Wrapping up a slow lunch hour at their Mexican restaurant in Belvidere’s quaint downtown, siblings Victor Hernandez Jr. and Iveeth Dominguez worried about losing their weekly lunch order from the factory. Every Friday they would deliver $500 or $600 worth of burritos to the plant: a good chunk of their revenue. Autoworkers have also been regular visitors to the restaurant, El Molcajete, since their father opened it in 1994.

Victor said their cousin worked at the auto factory until the last round of downsizing, when he got transferred to Detroit. He left his family behind at their house in Belvidere so his kids could stay in school, and he rents an apartment in Detroit.

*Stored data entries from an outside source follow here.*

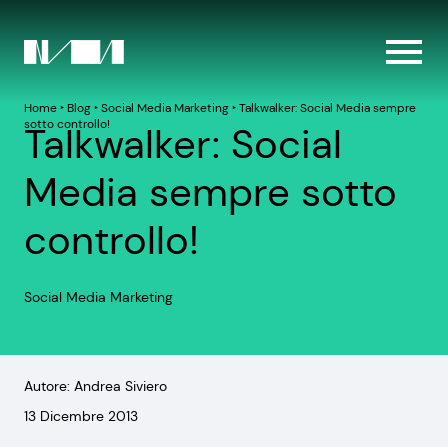
Home
‣
Blog
‣
Social Media Marketing
‣
Talkwalker: Social Media sempre
sotto controllo!
Talkwalker: Social
Media sempre sotto
controllo!
Social Media Marketing
Autore: Andrea Siviero
13 Dicembre 2013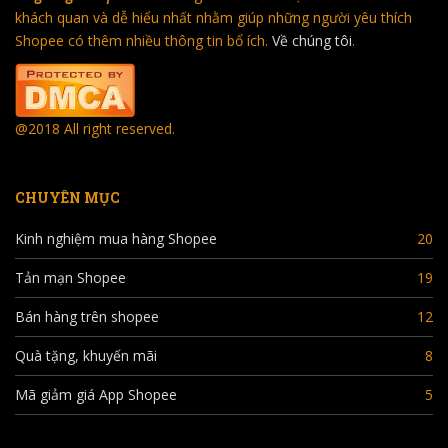
khách quan và dễ hiểu nhất nhằm giúp những người yêu thích
Shopee có thêm nhiều thông tin bổ ích.
Về chúng tôi
.
@2018 All right reserved.
CHUYÊN MỤC
Kinh nghiệm mua hàng Shopee
20
Tản mạn Shopee
19
Bán hàng trên shopee
12
Quà tặng, khuyến mãi
8
Mã giảm giá App Shopee
5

“I think that’s what a lot of people are doing. They still have their family here because this is where they grew up, this is where they are based. And then they’re renting and they come back and forth,” he said. The factory closing didn’t just eliminate jobs, Victor added. “They’re also taking the people away.”

Around the corner at Buchanan Street Pub, bartender Toni Stumpf said she recently got a second job in a town half an hour away because business has slowed to a crawl in Belvidere. Lately she’s been earning $60 to $80 in tips from an 11 a.m.-to-7 p.m. shift compared with $1oo to $200 in better times.

Her usual customers “don’t have that spending money,” she said. “They’ve got enough money from unemployment to pay their bills, hopefully, you know, but they don’t have fun money.”

Across the street from a giant mural of Belvidere’s most famous daughter, the Chicago architect and MacArthur Fellow Jeanne Gang, a local barbershop stood empty on a recent afternoon. Owner James Emanuel said the town has other employers to fall back on, including General Mills, which manufactures granola bars and other foods in Belvidere and recently opened a giant distribution center.

Still, the Stellantis shutdown is “definitely going to have an effect on the community, and not just Belvidere,” he said. “It’s going to be Rockford. It’s going to be southern Wisconsin.”

After days of back-to-back meetings with union members, Kevin Logan, president of UAW Local 1268, spoke with The Washington Post about the shutdown and the “mixed emotions” he has about the electric transition.

“We’ve got to do something to reduce the emissions and everything for the environment,” he said from the empty union hall as night fell outside. But the job losses worry him, along with the lack of charging infrastructure. “I wish that we would, as a company or as a country, slowly go into it. … I just think it’s happening so quickly.”

Logan, who worked at the factory for more than 10 years before switching to union work, said he plans to pursue early retirement to keep his family rooted in the Belvidere area. But for the past several days he’d heard story after story of workers who faced tougher decisions — spouses who didn’t know whether they could get transferred to the same city, parents worried about leaving high school kids behind in Belvidere, and workers who are caring for an elderly parent.

He also worries about the town’s tax base and ability to maintain services.

“Is the school going to start laying off teachers? You know, enrollment is probably going to go down in schools if people are moving away,” he said. “Could that be a trickledown where police start laying people off? And then does crime pick back up? It’s just a ripple effect throughout the whole community and it’s going to devastate this area.”